The ‘server’ perspective includes all the moving parts that power an application. Infrastructure, app servers, load balancers, the application, and all other elements that are under the direct control/purview of the engineer constitute the ‘server’ perspective. It helps define a bunch of known faults to which engineers can tie in any deficiencies. Here is an example of a Nagios alert configured on a sample Postgresql database:

command[check_zombie_procs]=/usr/local/nagios/libexec/check_procs -w 5 -c 10 -s Z

define service {
    use                     generic-service
    host_name               postgres1
    service_description     Total Processes zombie
    check_command           check_nrpe!check_zombie_procs

This Nagios check finds all zombie processes and alerts engineers when there are too many zombie processes on the system.

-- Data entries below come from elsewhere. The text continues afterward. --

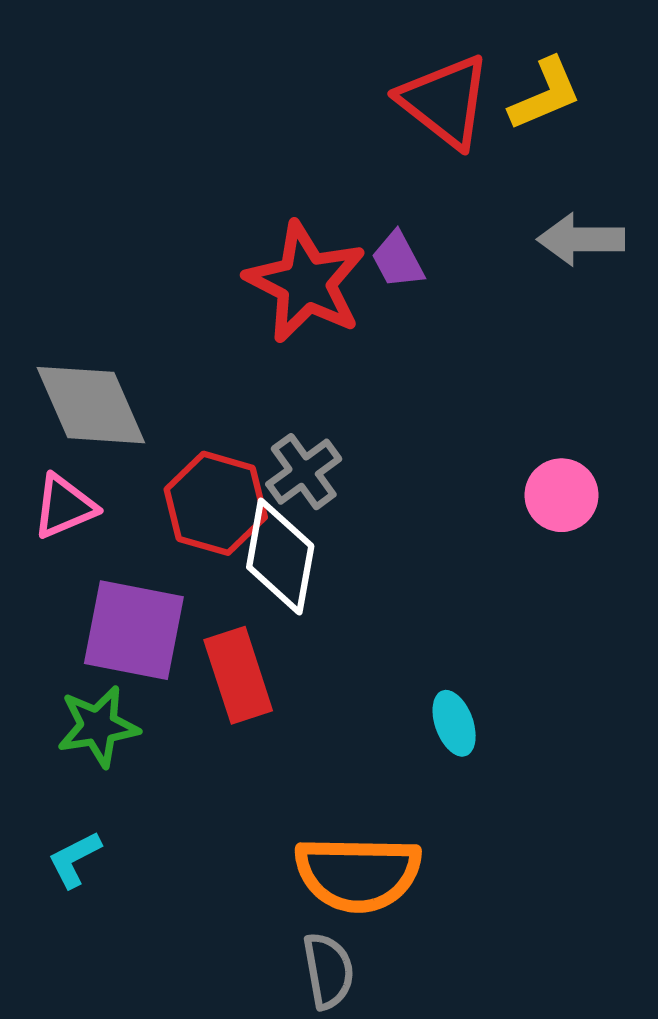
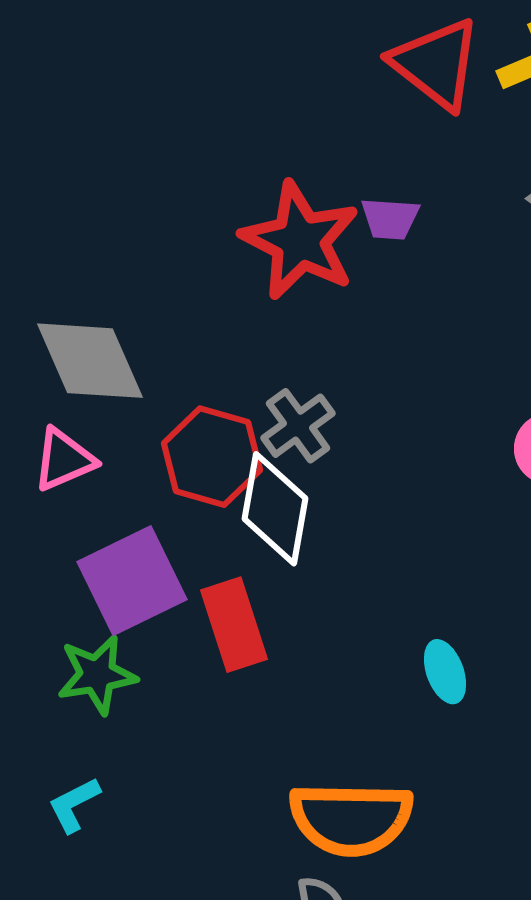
purple trapezoid: (398, 260) -> (390, 219), turned -58
purple square: (134, 630) -> (132, 581), turned -37

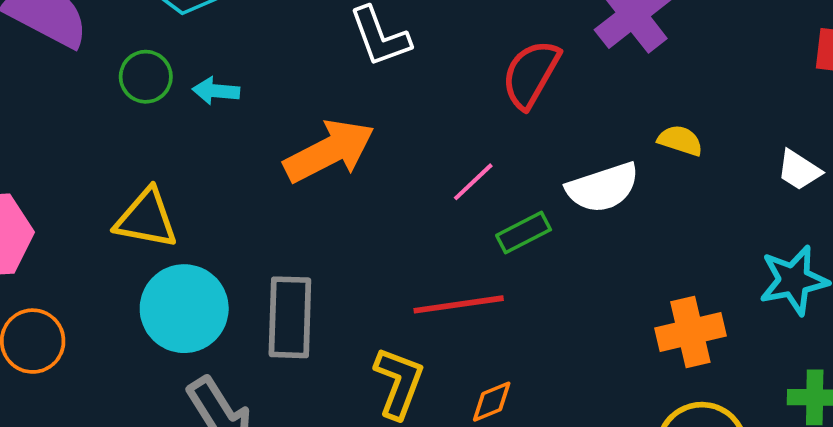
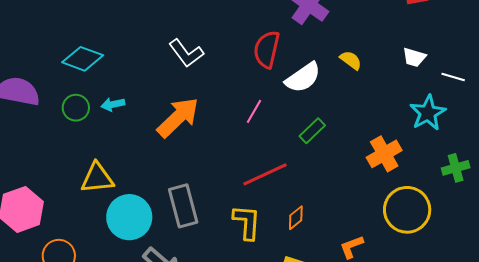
yellow semicircle: (680, 140) -> (351, 60), turned 35
white semicircle: (603, 188) -> (303, 78), moved
green rectangle: (524, 232) -> (312, 131), moved

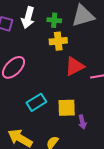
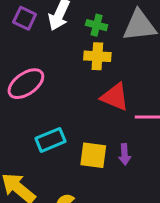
red triangle: (75, 66) -> (115, 97), turned 40
purple arrow: (82, 122) -> (125, 154), moved

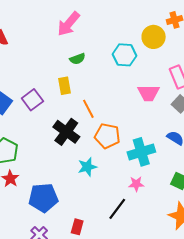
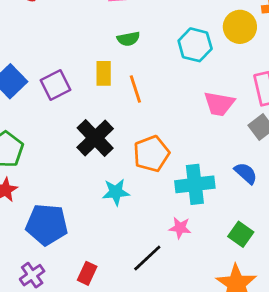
orange line: (88, 109) -> (135, 89), moved
orange pentagon: (107, 136) -> (151, 154), turned 30

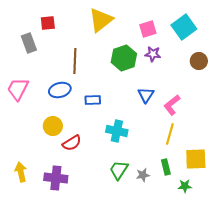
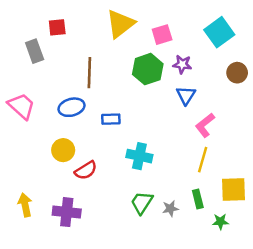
pink square: (148, 29) -> (162, 35), moved
pink trapezoid: (18, 89) -> (21, 106), turned 105
blue triangle: (146, 95) -> (186, 95), moved

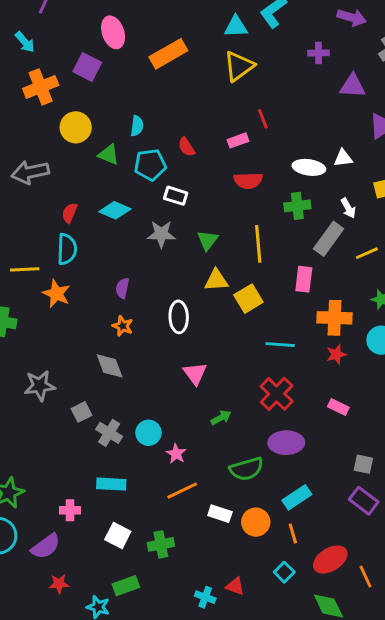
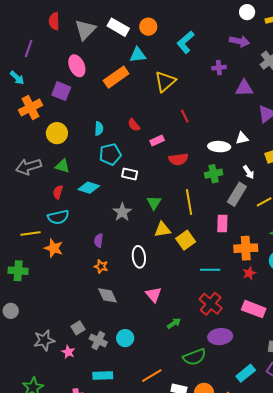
cyan triangle: (236, 27) -> (138, 55), moved
pink rectangle: (238, 140) -> (157, 141), moved
red semicircle: (186, 147) -> (134, 125), moved
green triangle: (109, 154) -> (62, 166), moved
gray star: (161, 234) -> (122, 212), moved, turned -30
cyan semicircle: (67, 249) -> (58, 217), turned 80
gray diamond: (110, 366) -> (107, 295), moved
gray star: (40, 386) -> (44, 340), moved
pink rectangle: (338, 407) -> (254, 309), size x1.6
pink star: (176, 454) -> (68, 352), moved
cyan rectangle: (297, 497) -> (246, 373), moved

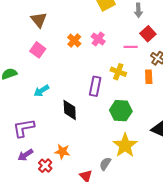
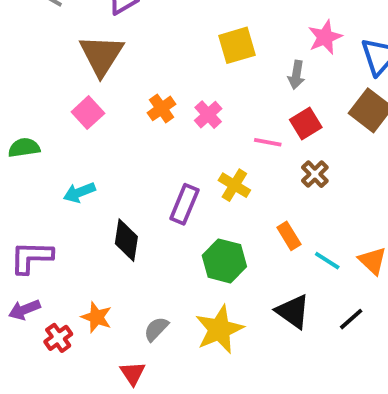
brown triangle: (39, 20) -> (101, 55), size x1.4
orange rectangle: (149, 77) -> (289, 236), moved, turned -40
gray semicircle: (105, 164) -> (156, 329), moved

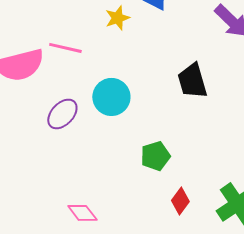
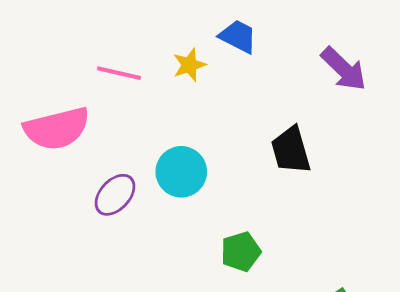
pink line: (65, 48) -> (119, 73), moved

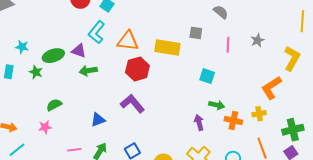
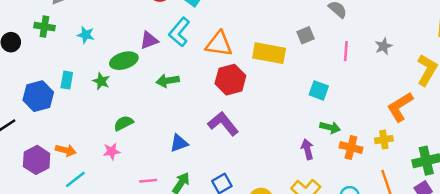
gray square: (196, 33) -> (305, 35), turned -32
cyan star: (22, 47) -> (86, 35), moved
purple triangle: (79, 51) -> (149, 40), moved, turned -42

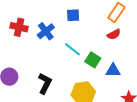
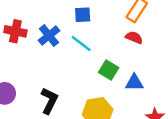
red semicircle: (114, 34) -> (134, 38), turned -128
cyan line: (73, 49) -> (81, 44), moved

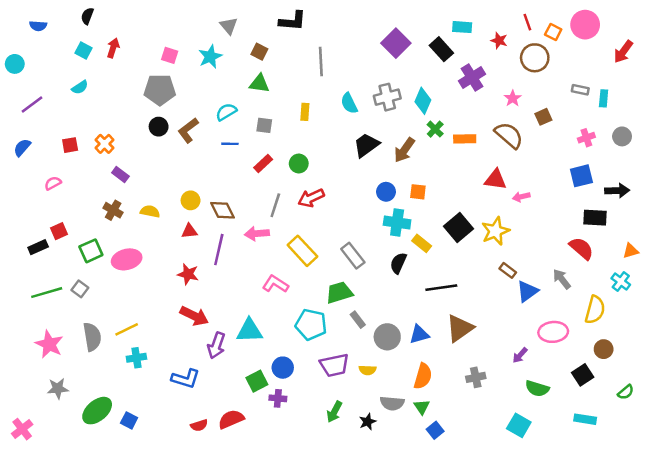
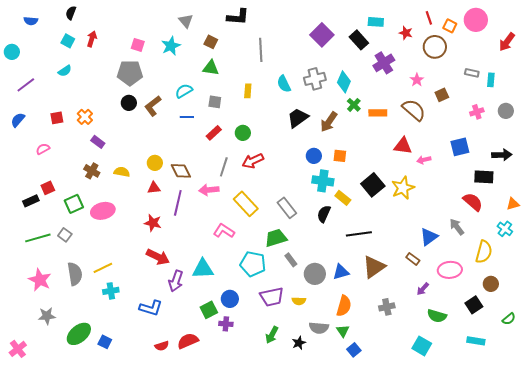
blue square: (581, 176) -> (460, 147), moved
brown rectangle: (508, 270) -> (413, 259), moved

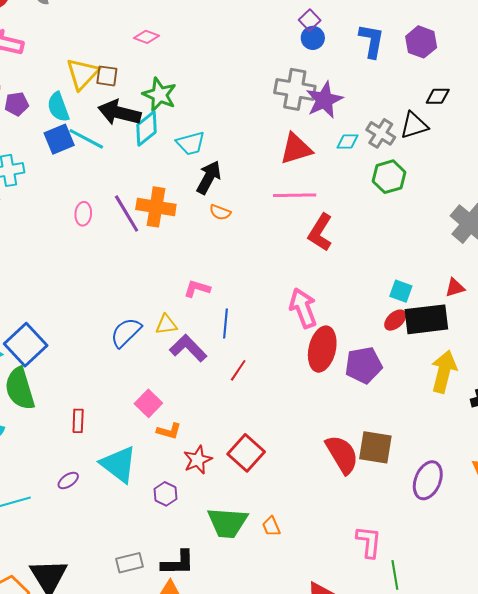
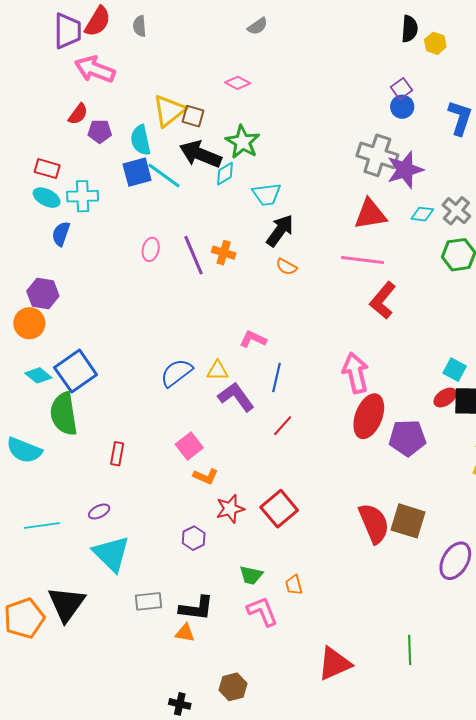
cyan diamond: (146, 129) -> (225, 174), size x0.7
orange cross: (156, 207) -> (224, 253), size x0.6
cyan triangle: (119, 464) -> (111, 554), moved
green trapezoid: (227, 523) -> (251, 575), size x0.6
pink L-shape: (369, 542) -> (262, 611), moved, turned -36

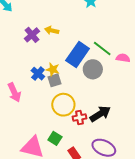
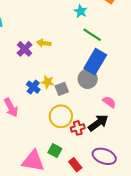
green line: (102, 49) -> (92, 35), moved
blue rectangle: (78, 54) -> (95, 62), moved
pink semicircle: (123, 58) -> (109, 102), moved, turned 32
gray square: (55, 80) -> (62, 89), moved

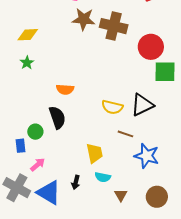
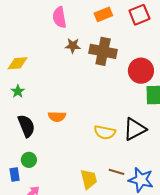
brown star: (84, 19) -> (73, 46), size x0.7
black semicircle: (57, 117) -> (26, 126), moved
brown line: (125, 134) -> (117, 172), moved

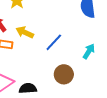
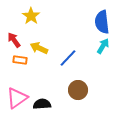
cyan arrow: (89, 51) -> (103, 46), moved

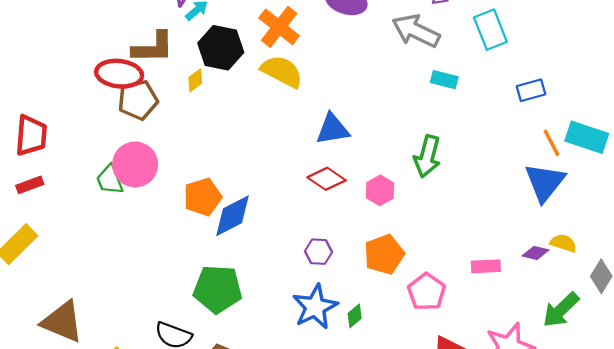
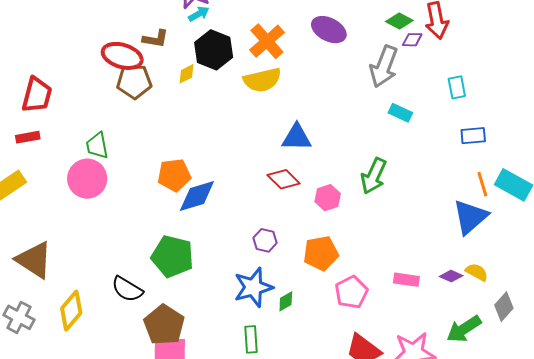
cyan rectangle: (490, 30) -> (457, 87), moved, size x0.7
gray arrow: (416, 31) -> (384, 66), turned -105
brown L-shape: (153, 47) -> (155, 39), size x0.7
yellow semicircle: (282, 71) -> (262, 80), turned 129
pink circle: (135, 164) -> (87, 179), moved

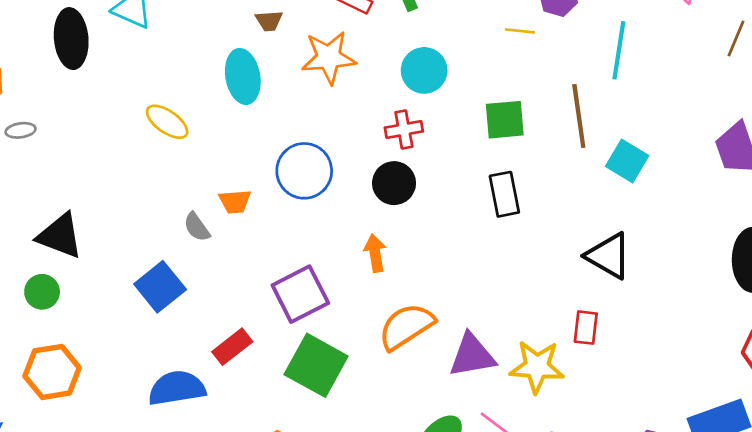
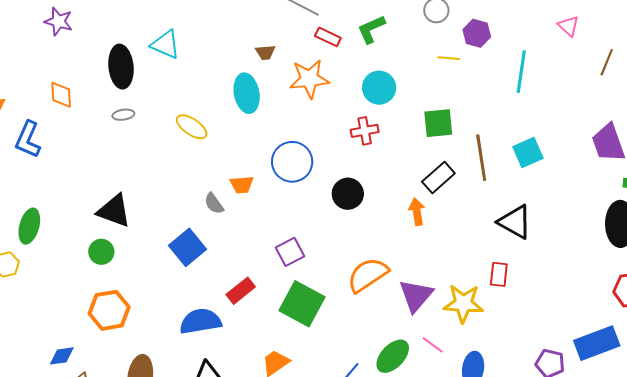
brown line: (579, 116) -> (481, 158), moved
gray ellipse: (21, 130) -> (123, 115), moved
cyan square: (627, 161) -> (528, 153), turned 36
black circle: (394, 183) -> (348, 194), moved
black rectangle: (504, 194) -> (438, 178), turned 60
orange arrow: (375, 253) -> (417, 212), moved
purple square: (300, 294) -> (290, 252), size x0.7
purple triangle: (472, 355) -> (416, 296), turned -39

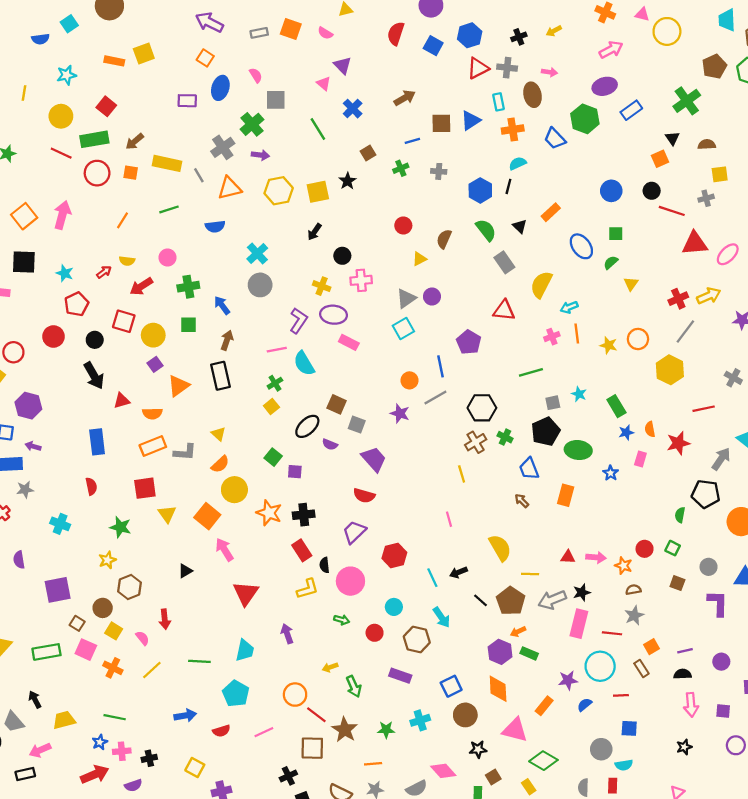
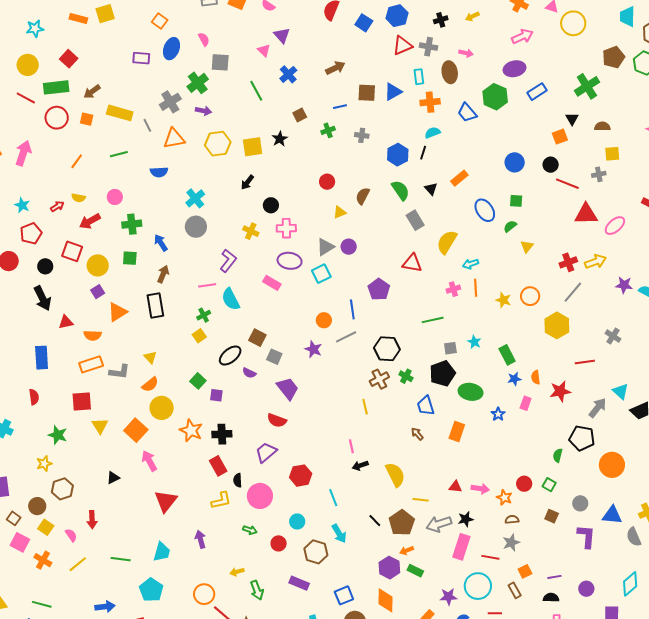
purple ellipse: (334, 315) -> (290, 261), moved
black arrow: (458, 572) -> (360, 465), moved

While it is good practice to keep the system clean of zombie processes, does this merit an alert? Further, does an engineer have to be paged to take care of these kinds of problems? Are these problems time-sensitive and do they need to be solved in an urgent manner? Let’s answer this after we look at the second perspective.

Server and client perspective alerts are two sides of the same coin.

A ‘client’ has the best perspective about the result of any web application. If there are any latencies in the network, protocol retries, broken connections, and caching delays, the client has the most visibility into the resulting experience. If an application needs to aggregate data from various web services, only the client can give information about the usage from the resulting experience. With modern infrastructure which is dynamic, there is no way to build a one-to-one mapping between services and infrastructure. Only the client can provide the best result of what kind of experience these web applications provide.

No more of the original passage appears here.